• [Exercise material]:
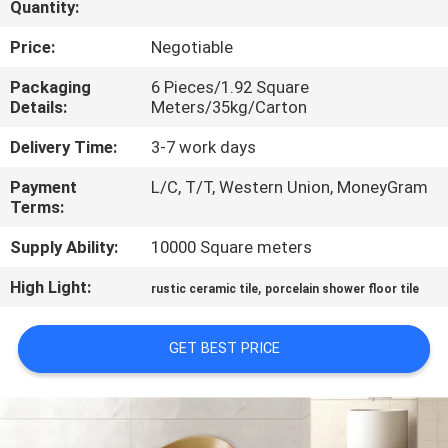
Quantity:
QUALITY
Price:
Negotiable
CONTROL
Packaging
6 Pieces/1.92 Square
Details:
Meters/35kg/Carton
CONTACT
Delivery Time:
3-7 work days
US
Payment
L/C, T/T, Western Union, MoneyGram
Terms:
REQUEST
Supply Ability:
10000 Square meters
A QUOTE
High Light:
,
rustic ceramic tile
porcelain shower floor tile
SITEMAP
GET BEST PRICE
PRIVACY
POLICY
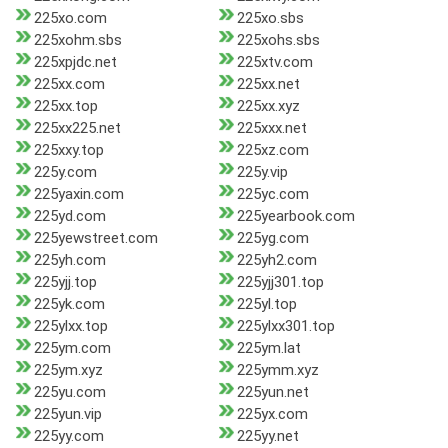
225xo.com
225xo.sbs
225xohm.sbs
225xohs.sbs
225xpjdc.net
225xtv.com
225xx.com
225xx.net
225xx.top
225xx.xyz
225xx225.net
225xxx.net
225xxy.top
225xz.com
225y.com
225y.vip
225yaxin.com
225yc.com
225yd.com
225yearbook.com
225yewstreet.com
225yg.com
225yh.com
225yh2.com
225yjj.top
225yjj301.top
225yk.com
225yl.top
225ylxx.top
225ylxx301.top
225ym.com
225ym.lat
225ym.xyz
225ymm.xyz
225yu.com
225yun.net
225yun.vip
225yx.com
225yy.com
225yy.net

• [Work required]: Give an exact copy of the data, and omit any pictures it holds.

• [Response below]:
Quantity:
QUALITY
Price:
Negotiable
CONTROL
Packaging
6 Pieces/1.92 Square
Details:
Meters/35kg/Carton
CONTACT
Delivery Time:
3-7 work days
US
Payment
L/C, T/T, Western Union, MoneyGram
Terms:
REQUEST
Supply Ability:
10000 Square meters
A QUOTE
High Light:
,
rustic ceramic tile
porcelain shower floor tile
SITEMAP
GET BEST PRICE
PRIVACY
POLICY
225xo.com
225xo.sbs
225xohm.sbs
225xohs.sbs
225xpjdc.net
225xtv.com
225xx.com
225xx.net
225xx.top
225xx.xyz
225xx225.net
225xxx.net
225xxy.top
225xz.com
225y.com
225y.vip
225yaxin.com
225yc.com
225yd.com
225yearbook.com
225yewstreet.com
225yg.com
225yh.com
225yh2.com
225yjj.top
225yjj301.top
225yk.com
225yl.top
225ylxx.top
225ylxx301.top
225ym.com
225ym.lat
225ym.xyz
225ymm.xyz
225yu.com
225yun.net
225yun.vip
225yx.com
225yy.com
225yy.net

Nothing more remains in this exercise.